Noble noticed, however, that one of the most prominent components of classic American music has all but disappeared in the last decade: male vocal harmonies. For decades, they were a cornerstone of rhythm and blues, funk and soul, but since the new millennium they've been almost entirely absent from the pop charts.
Noble saw an opening. While a flurry of artists like Sharon Jones, Duffy and Amy Winehouse have sparked a renewed interest in '60s soul music, none of these acts attempts to recreate the era's swooping, ohhing, ahhing vocal harmonies.
"There's now a new generation of kids out there who have never even heard these harmonies before, unless they were from some super-produced group like Boyz II Men," Noble says.
Drawing from Milwaukee acts like The Esquires and the Seven Sounds, as well as countless other forgotten vocal groups that once thrived around the country, he set out to fill the niche with his new band, Kings Go Forth, an ensemble made up of veterans from the Milwaukee and Chicago area. The band members range in age from the mid-20s to the mid-50s. Many of the players have done time in Midwest ska bands like Highball Holiday and International Jet Set; three are currently in the Latin jazz draw De La Buena.

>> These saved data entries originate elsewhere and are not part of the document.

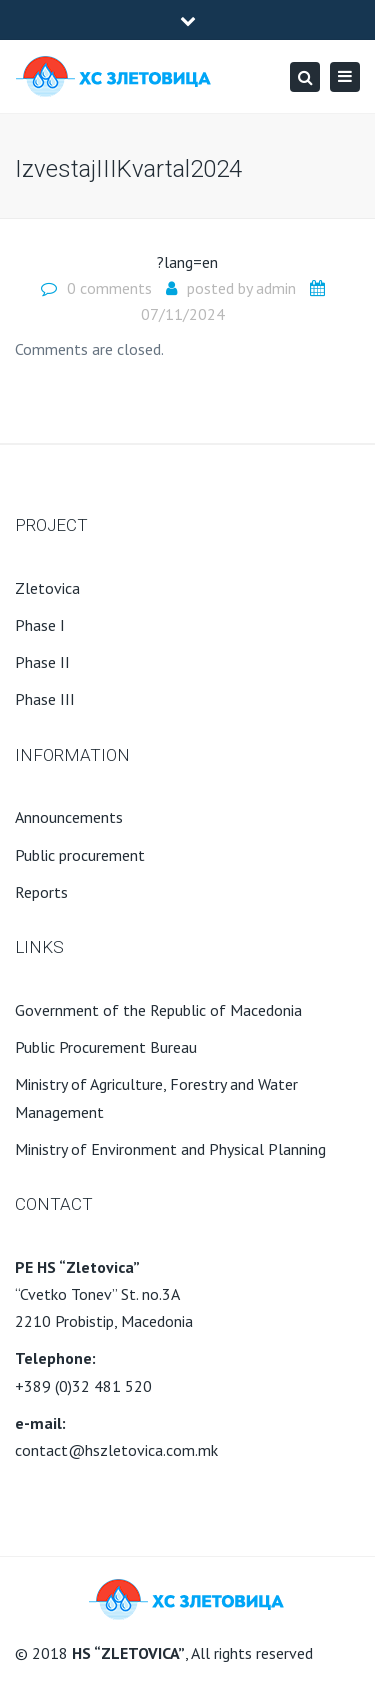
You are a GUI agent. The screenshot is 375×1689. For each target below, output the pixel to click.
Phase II (42, 662)
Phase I (40, 625)
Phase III (45, 699)
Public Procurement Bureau (106, 1047)
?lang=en (187, 262)
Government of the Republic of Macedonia (158, 1010)
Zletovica (47, 588)
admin (276, 288)
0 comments (109, 288)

Kings Go Forth's searing horns, rollicking percussion and warm, low-budget production nod to 1970, but it's their three lead vocalists who hit home the era. That the band coincidentally has one black, one white and one Hispanic vocalist lends to a fuller range of vibratos for the band to work with, Noble says.
Noble says the band's emphasis will be on recording. "I see it all the time, these great bands come and go, and they leave no record behind," he explains, though he admits that recording is also a business decision.
"Our first show was opening for Sharon Jones in front of 700 people, which was scary and amazing," he says, "but at the same time, if you know what you're doing, you can have 10,000 people hear your single in the first six months."
Noble seems to have read the market right. Though Kings Go Forth only have one 45 to their name, it's been successful beyond the band's expectations, selling out almost immediately, with some copies going for around $100 on eBay soon after. And although the band has only been performing for about a year, their songs have already been licensed in Italy and England. Their biggest break may be on the horizon: The title track of their 45, "One Day," is in the process of being licensed for the soundtrack to the upcoming film Souled Out. With slated contributions by Duffy and the Dap-Kings, that soundtrack could prove to be the definitive document of the retro-soul revival, much as Swingers was to the '90s swing revival.
"This is the kind of group that I don't think I had the maturity and business wherewithal to pull off earlier," Noble says, "but it's the kind of group that I've always wanted to have."
Kings Go Forth headline the Bay View Bash at 9 p.m. on Saturday, Sept. 13. Afterward, Noble's monthly "Get Down" event will debut at its new venue, Mad Planet.